Here's a single log line from Wes. Some of you may remember Wes's powerful and evocative opening paragraph from previous exercises. He's definitely got a way with words.
A young man from Missouri must survive the alien ways of New Mexico in 1821 to become a Santa Fe trader and marry his love, a provocative Mexican woman.
This is clean and tight and I don't get lost in any confusing phrases or unclear terms. So right away, I'm inclined to like this sentence. Remember, when you pitch, I have to process the information with my ears. If I have to pause to untangle a strange phrasing, I might lose the next few words from your pitch. Neither of us wants that.
So insofar as this is lucid and linear, it's a good opening sentence. And it's got a few other things going for it, too -- clearly delineated time and place, a hint of a story arc, a suggestion of world-building.
That said, it could be improved with a few tweaks here and there. I'd like something more evocative than "a young man," which is a bit generic. Well, maybe it hints that this is a coming of age story, but even so, we could do with a more vivid character tag. Untried idealist? Scrappy runaway? Either could be true at this point because we don't really know anything about this character other than that he is young, male, moves from one place to another, and eventually creates an adult life.
Also, I'd like a stronger sense of obstacles or conflict. Must survive the alien ways isn't all bad, especially with strongly dramatic words like survive and alien. But it's not concrete, is it? Maybe this is just me, but one of my first thoughts was that in 1821, Missouri and New Mexico were both more or less frontier areas. New Mexico had a bit more Spanish and native influence, right? So is that what makes it alien? That it's got different cultural influences?
I don't know. What does everyone think? Should he replace must survive the alien ways with something like must learn a new language and a new culture? It's more concrete, but these things feel more like tasks than obstacles.
Wes, what are the obstacles? What is it in the beginning that keeps the young man from becoming a trader and marrying the Mexican woman?
One other point. I assume this is a coming-of-age tale because this log line sets up that notion. In fact, this is one of the purposes of using a broad summary statement like this to open your pitch -- it gives us a frame through which we can view the details presented in the rest of the pitch. Between this line and what I remember of the opening paragraph we saw, er, last summer or so, I'm already thinking in terms of a more genfic version of a Cormac McCarthy story. Fewer literary fillips, more straightforward storytelling, with strong and clean language. Is that accurate?
The reason I ask -- and this may be obvious, but sometimes the most obvious points could use an airing, too -- is that everything you say to me during a pitch softens the soil for your later submission.
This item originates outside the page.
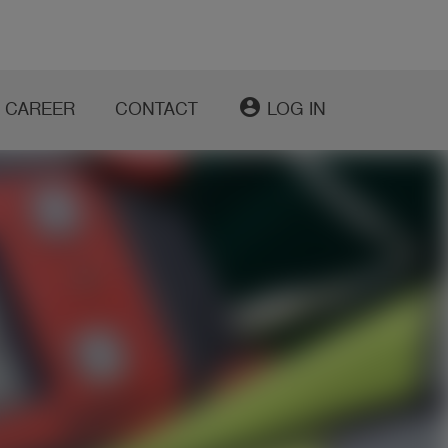
account_circle
CAREER
CONTACT
LOG IN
If you pitch a "Cormac lite" coming-of-age tale, and submit a High Noon-style sheriffs-and-posses story, it's going to shade the way I view your viability as a career writer. I may love the book you submit. I may even buy it. But I'm going to wonder if you understand your own writing well enough to deliver a second publishable manuscript. (Not you specifically, Wes. Though I do specifically want you to tell me if this is a bildungsroman, and what form the obstacles take.)